Como poblanos, por nacimiento o adopción, tenemos un generalizado timbre de orgullo al hablar de nuestros sagrados alimentos. Un mole es perfecto punto de partida, por ejemplo, para mirar estupefacto a un extranjero cuando se le explican los ingredientes y sabores involucrados, o para animosamente discutir con un oaxaqueño o guerrerense cuál es el mejor exponente del platillo. No hay debate, es el poblano.
Comida como sostenimiento y cultura, pero también como bloque fundamental de la economía. La industria restaurantera emplea a 4.5 millones de personas, cifra similar a todo el personal del sector construcción.
Esta conjunción entre la relevancia socioeconómica y riqueza cultural de la gastronomía nacional, convertida en patrimonio de la humanidad en 2010, gestó hace más de un año la iniciativa de Ley Federal de Fomento a la Cocina Mexicana. Buscando incidir positivamente en el desarrollo productivo regional, la territorialidad y cultura con participación social, innovación, calidad y sustentabilidad, ¿sabe qué decía exactamente lo mismo?, la Política de Fomento a la Gastronomía Nacional 15-18 de Enrique Peña Nieto. De lengua me como un plato.
Impulsada desde la anterior legislatura por la diputada poblana Lucero Saldaña Pérez (PRI), la ley fue ajustada por el Senado a finales del año pasado para mandarla a la Comisión de Cultura para revisiones. Y que se haya mandado a cultura dice mucho de cómo piensa una generación de gobernantes.
Tenemos una pasmosa muestra con el Aeropuerto Internacional Felipe Ángeles y la señora Guadalupe Piña, célebre en la inauguración por su participación vendiendo doraditas, en un principio identificadas equivocadamente como tlayudas.
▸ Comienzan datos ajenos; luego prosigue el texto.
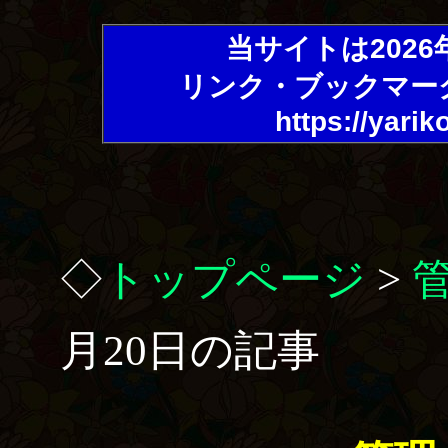
当サイトは202
リンク・ブックマー
https://yarik
◇
トップページ
>
月20日の記事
La señora fue víctima de clasistas comentarios que denostaban su presencia como comerciante informal y el origen popular de su comida, por lo que fue invitada el fin de semana a vender en el complejo cultural de lo que fuera la residencia presidencial de Los Pinos.
Tratar a la sociedad como estáticos objetos etnográficos, y no como dinámicos actores económicos, es uno de los grandes errores políticos de un país que hace honor al origen de su nombre: mirándose el ombligo y estando en la luna.
México prehispánico domesticó por milenios los sabores a los que no supimos sacar partido para comernos al mundo contemporáneo.
Perdimos con Costa de Marfil el chocolate y con Madagascar la vainilla, hablando de producción, pero, respectivamente, Suiza y Francia nos arrebataron la identidad global del producto terminado. Una enorme mayoría del mundo y parte de los connacionales no tienen idea de que México abasteció decenas de productos indispensables a las cocinas internacionales.
Solo quedando bastiones como el aguacate, el tequila hace mucho que dejó de ser de capital nacional, la guerra por la cocina mexicana también la estamos perdiendo ante el tex-mex global sin siquiera meter las manos. Una economía culinaria debe ser puesta en marcha por privados de la mano de gobiernos para comerse los mercados mundiales ávidos de nuestros sabores.
Tailandia tiene un programa de franquicias para establecer en todo el mundo restaurantes thai; van para más de 10 mil, con propietarios y proveedores nacionales. Corea del Norte hizo algo parecido en menor escala como parte de su red de espionaje y lavado de dinero. Perú utilizó el nombramiento de su cocina como patrimonio inmaterial para crear una boyante industria turística.
Treinta restaurantes del creciente circuito de alta gastronomía en Puebla han reunido esfuerzos para generar, del 30 de marzo al 6 de abril, la Foodie Week Puebla 2022. Con precios fijos en tres niveles gastronómicos (180 pesos, 250 pesos y 350 pesos) participarán chefs consagrados como Ángel Vázquez, de Intro/Augurio, y nuevos referentes como Amaranta Flores de Vaivén Gastronómico. Aprovechemos a estos chefs poblanos que, como revolución francesa, abren la alta cocina local a las mayorías como una expresión más del cotidiano acto del comer.